__MATERIALS PROVIDED__.
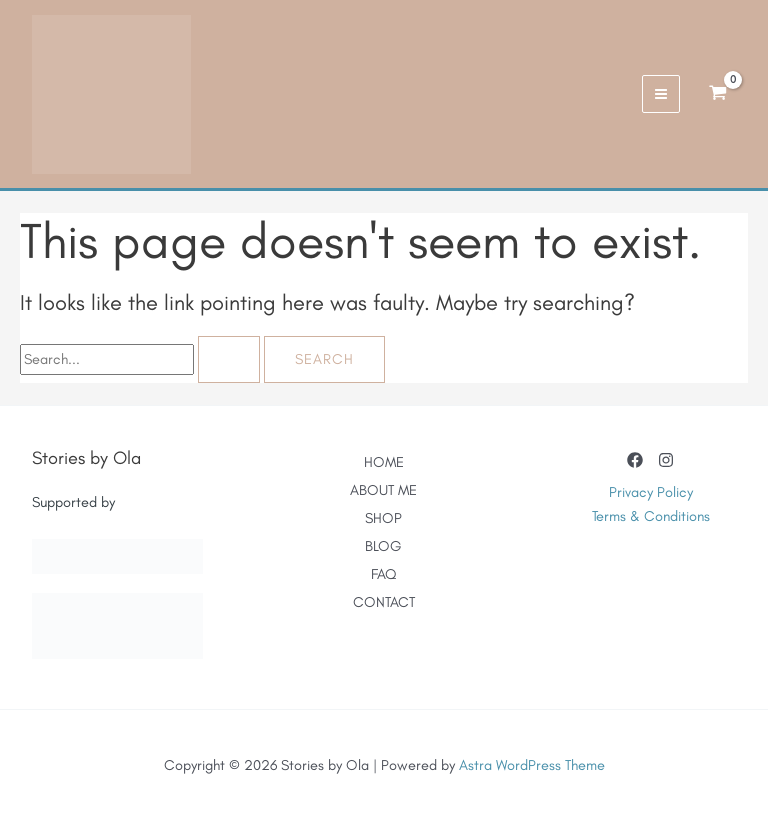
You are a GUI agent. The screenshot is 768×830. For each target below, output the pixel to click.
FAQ (383, 574)
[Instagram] (666, 460)
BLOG (383, 546)
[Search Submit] (229, 359)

__TASK INSTRUCTIONS__.
Word for word, set down every line of the records above, and leave the pictures out.

__ANSWER TO THIS TASK__.
You are a GUI agent. The screenshot is 768×830. For each target below, output the pixel to click.
FAQ (383, 574)
[Instagram] (666, 460)
BLOG (383, 546)
[Search Submit] (229, 359)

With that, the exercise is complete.